The Calf
By Leif Høghaug
Translated by David M. Smith
Publication Date: October 28, 2025
Paperback: 9781913744243
eBook: 9781913744526
Description
On violence, crime, guilt and atonement.
We meet our narrator in an underground office where he sharpens pencils, shreds paper, makes coffee for the other employees and thinks over and over about a late night that he has been trying to forget for a long time. In between the meaningless work, he manages to scratch down some names and phrases, and conjures up a dream from 1980s Hadeland. In this saga, Hadeland is a shadow home where spooks, ghosts, angels and robot-like creatures are just as natural as animals and flesh and blood humans.
But what happened that late summer night? What is it that the narrator has tried to forget? And who is this Calf, who was “killed to death”? Our narrator takes readers in circles through different events, times and places; a whirlwind in which the calf and other characters are like prisoners in a tornado from Dante’s Inferno.

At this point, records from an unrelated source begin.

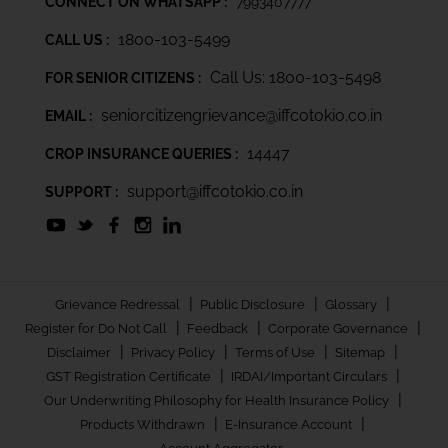
CONNECT ON WHATSAPP :
7993407777
1800-103-5499
CALL US :
Call Us: 1800-103-5498
FOR SENIOR CITIZENS :
seniorcitizengrievance@iffcotokio.co.in
EMAIL :
14447
CROP INSURANCE QUERIES :
support@iffcotokio.co.in
SUPPORT :
|
|
|
Grievance Redressal
Public Disclosure
Glossary
|
|
|
Register for Do Not Call
Feedback
Corporate Governance
|
|
|
|
Disclaimer
Privacy Policy
Terms of Use
Sitemap
|
|
GST Registration Certificate
IRDAI/Important Circulars
|
Our Underwriting Philosophy for Health Insurance Policy
|
|
Products Withdrawn
E-Insurance Account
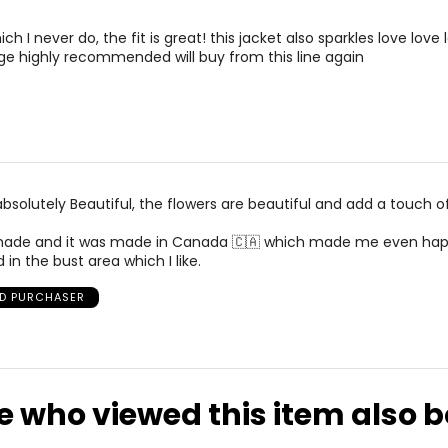
with those which are transparent about their processes. The fa
n, be Bureau Veritas certified, be audited yearly, and be available
rements. Match your own measurements to find the correct s
ch I never do, the fit is great! this jacket also sparkles love love 
e highly recommended will buy from this line again
 company. We pay our employees a real wage above minimum w
 capsule.
 to Up With Women. Additionally, we donate to various small busi
his past IWD we donated proceeds from our Feminist Jacket Cap
organizations, donate old fabric to sewing programs for women
absolutely Beautiful, the flowers are beautiful and add a touch o
ll made and it was made in Canada 🇨🇦 which made me even hap
ed in the bust area which I like.
ED PURCHASER
e who viewed this item also 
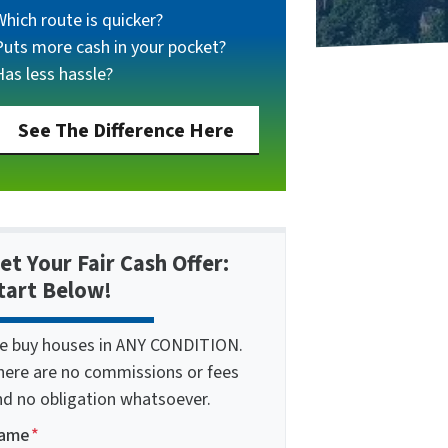
Which route is quicker?
Puts more cash in your pocket?
Has less hassle?
See The Difference Here
et Your Fair Cash Offer:
tart Below!
e buy houses in ANY CONDITION.
here are no commissions or fees
nd no obligation whatsoever.
ame
*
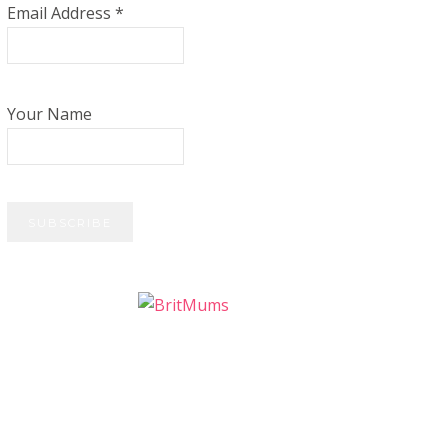
Email Address
*
Your Name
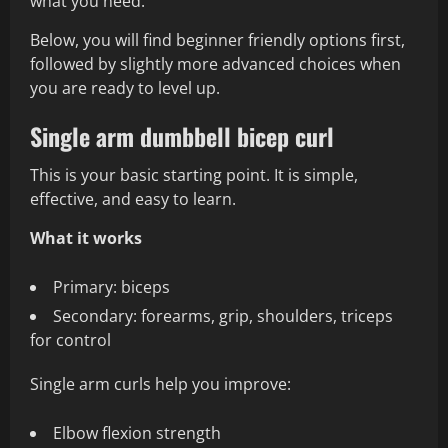
what you need.
Below, you will find beginner friendly options first,
followed by slightly more advanced choices when
you are ready to level up.
Single arm dumbbell bicep curl
This is your basic starting point. It is simple,
effective, and easy to learn.
What it works
Primary: biceps
Secondary: forearms, grip, shoulders, triceps
for control
Single arm curls help you improve:
Elbow flexion strength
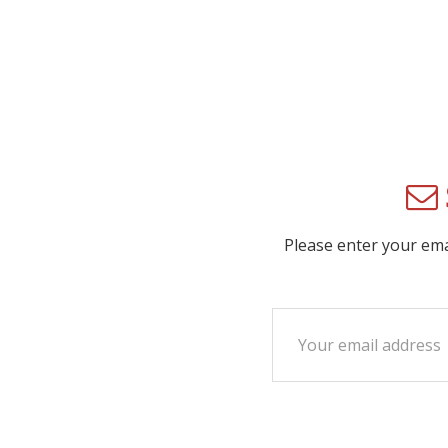
Please enter your em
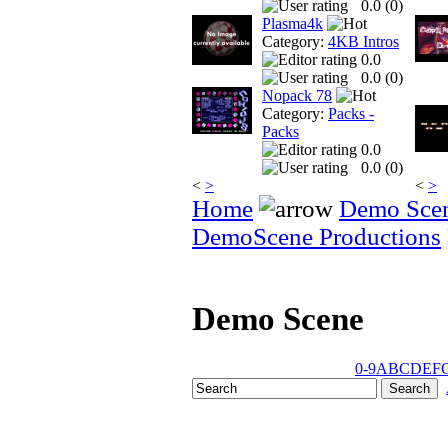
0.0 (
0
)
Plasma4k
Category:
4KB Intros
0.0
0.0 (
0
)
Nopack 78
Category:
Packs -
Packs
0.0
0.0 (
0
)
<
>
<
>
Home
Demo Sce
DemoScene Productions
Demo Scene
0-9
A
B
C
D
E
F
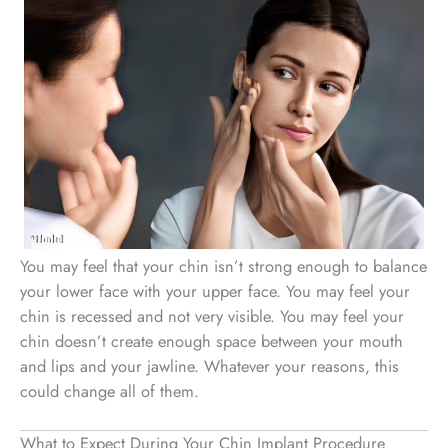
You may feel that your chin isn’t strong enough to balance
your lower face with your upper face. You may feel your
chin is recessed and not very visible. You may feel your
chin doesn’t create enough space between your mouth
and lips and your jawline. Whatever your reasons, this
could change all of them.
What to Expect During Your Chin Implant Procedure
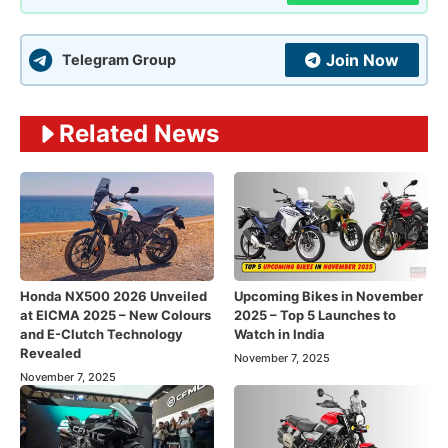
Join Now
Telegram Group
Related News
Honda NX500 2026 Unveiled
Upcoming Bikes in November
at EICMA 2025 – New Colours
2025 – Top 5 Launches to
and E-Clutch Technology
Watch in India
Revealed
November 7, 2025
November 7, 2025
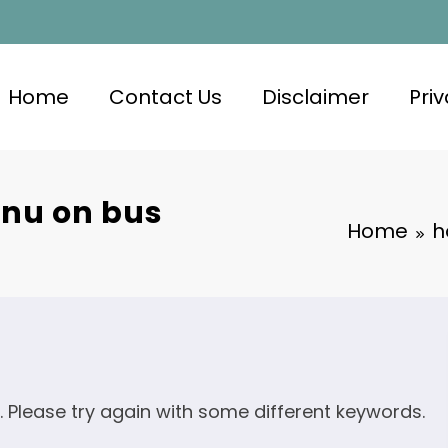
Home
Contact Us
Disclaimer
Priv
nu on bus
Home
h
. Please try again with some different keywords.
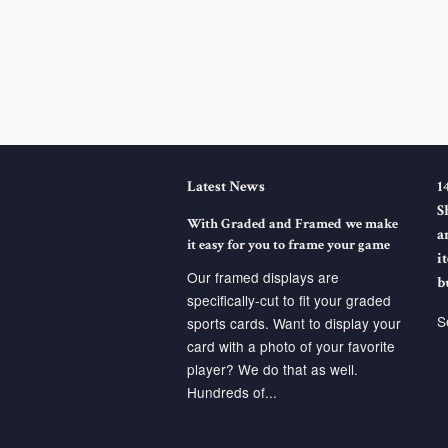
Latest News
1
S
With Graded and Framed we make
a
it easy for you to frame your game
i
Our framed displays are
b
specifically-cut to fit your graded
S
sports cards. Want to display your
card with a photo of your favorite
player? We do that as well.
Hundreds of...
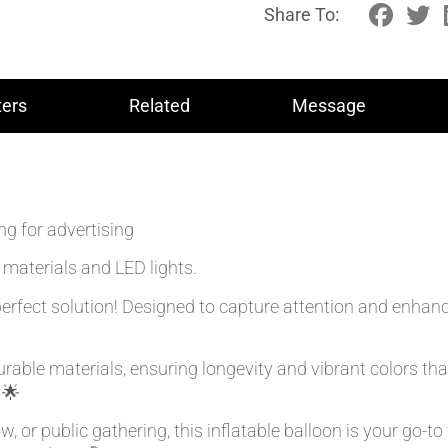
Share To:
ers
Related
Message
ng for advertising
 materials and LED lights.
erfect solution! Designed to capture attention and enhance v
ble materials, ensuring longevity and vibrant colors that 
 🌟
, or public gathering, this inflatable balloon is your go-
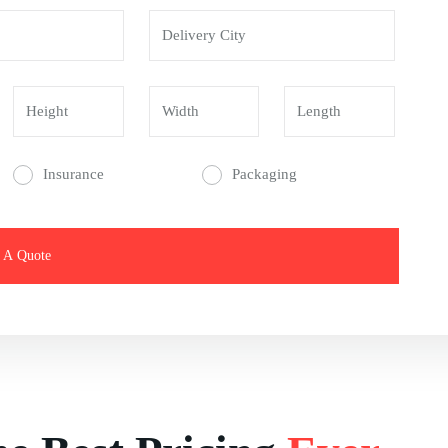
Insurance
Packaging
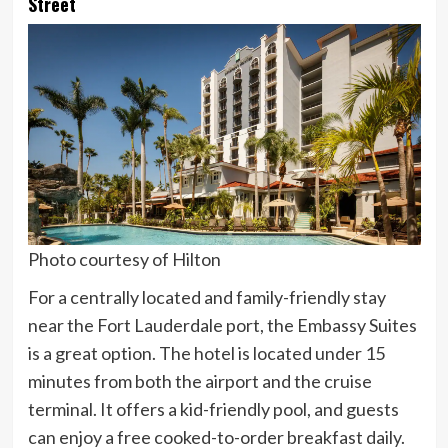
Street
Photo courtesy of Hilton
For a centrally located and family-friendly stay
near the Fort Lauderdale port, the Embassy Suites
is a great option. The hotel is located under 15
minutes from both the airport and the cruise
terminal. It offers a kid-friendly pool, and guests
can enjoy a free cooked-to-order breakfast daily.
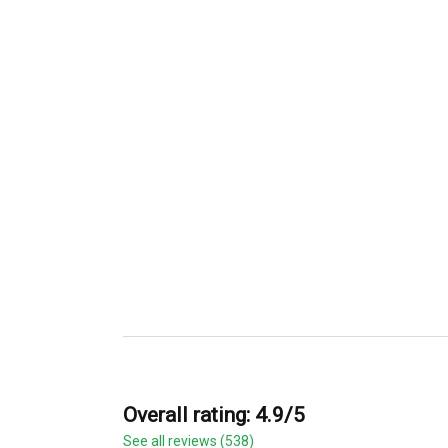
Overall rating: 4.9/5
See all reviews (538)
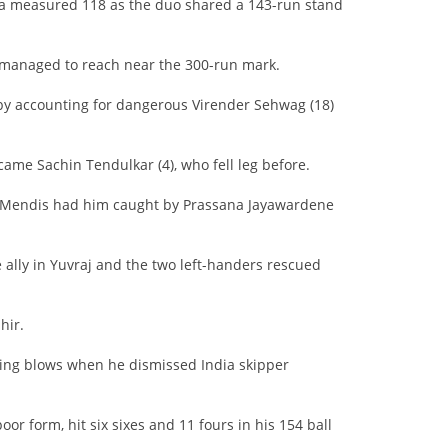
 a measured 118 as the duo shared a 143-run stand
 managed to reach near the 300-run mark.
y accounting for dangerous Virender Sehwag (18)
ame Sachin Tendulkar (4), who fell leg before.
 as Mendis had him caught by Prassana Jayawardene
 ally in Yuvraj and the two left-handers rescued
hir.
ling blows when he dismissed India skipper
r form, hit six sixes and 11 fours in his 154 ball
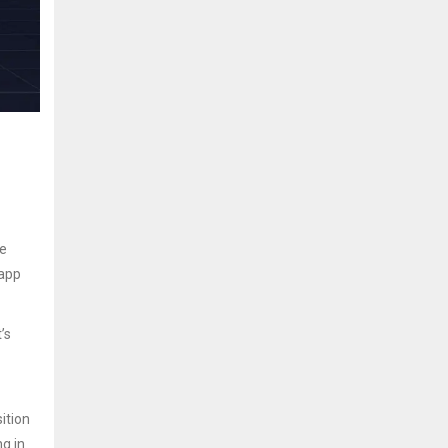
he
 app
’s
ition
ng in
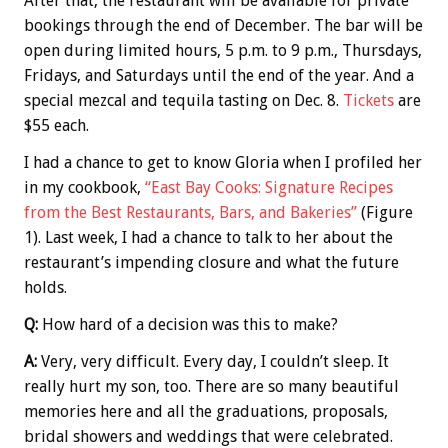
After that, the restaurant will be available for private
bookings through the end of December. The bar will be
open during limited hours, 5 p.m. to 9 p.m., Thursdays,
Fridays, and Saturdays until the end of the year. And a
special mezcal and tequila tasting on Dec. 8.
Tickets
are
$55 each.
I had a chance to get to know Gloria when I profiled her
in my cookbook,
“East Bay Cooks: Signature Recipes
from the Best Restaurants, Bars, and Bakeries”
(Figure
1). Last week, I had a chance to talk to her about the
restaurant’s impending closure and what the future
holds.
Q:
How hard of a decision was this to make?
A:
Very, very difficult. Every day, I couldn’t sleep. It
really hurt my son, too. There are so many beautiful
memories here and all the graduations, proposals,
bridal showers and weddings that were celebrated.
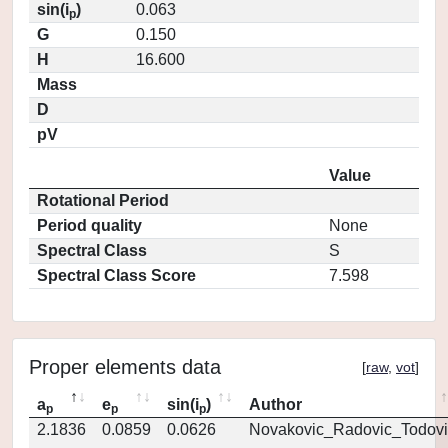
sin(i
)
0.063
p
G
0.150
H
16.600
Mass
D
pV
Value
Rotational Period
Period quality
None
Spectral Class
S
Spectral Class Score
7.598
Proper elements data
[
raw
,
vot
]
a
e
sin(i
)
Author
p
p
p
2.1836
0.0859
0.0626
Novakovic_Radovic_Todovi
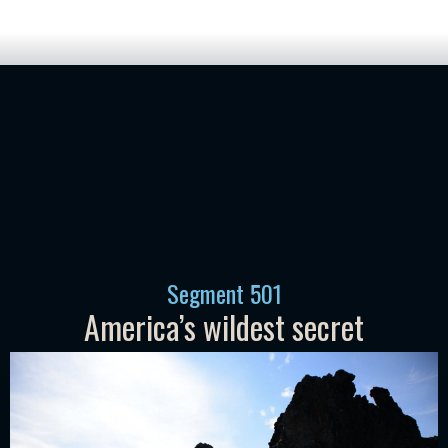
Segment
501
America’s wildest secret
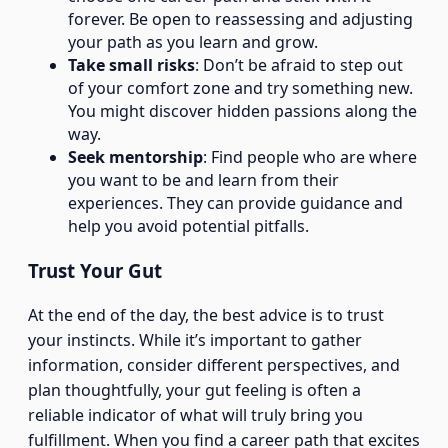
forever. Be open to reassessing and adjusting
your path as you learn and grow.
Take small risks
: Don’t be afraid to step out
of your comfort zone and try something new.
You might discover hidden passions along the
way.
Seek mentorship
: Find people who are where
you want to be and learn from their
experiences. They can provide guidance and
help you avoid potential pitfalls.
Trust Your Gut
At the end of the day, the best advice is to trust
your instincts. While it’s important to gather
information, consider different perspectives, and
plan thoughtfully, your gut feeling is often a
reliable indicator of what will truly bring you
fulfillment. When you find a career path that excites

The Calf is a peasant story, a western novel, a dream quatrain, an adventure, science fiction and a black comedy about violence, crime, guilt and atonement.
Biographical Note
LEIF HØGHAUG, (1974) lives in Gran, Eastern Norway, and teaches at the Creative Writing Department at the University of South-Eastern Norway (USN). Fama, his first book of poetry was published in 2012. Since then, he has published two more poetry books, The Calf is his first novel. He is currently working on a Norwegian translation of James Joyce’s Finnegans Wake.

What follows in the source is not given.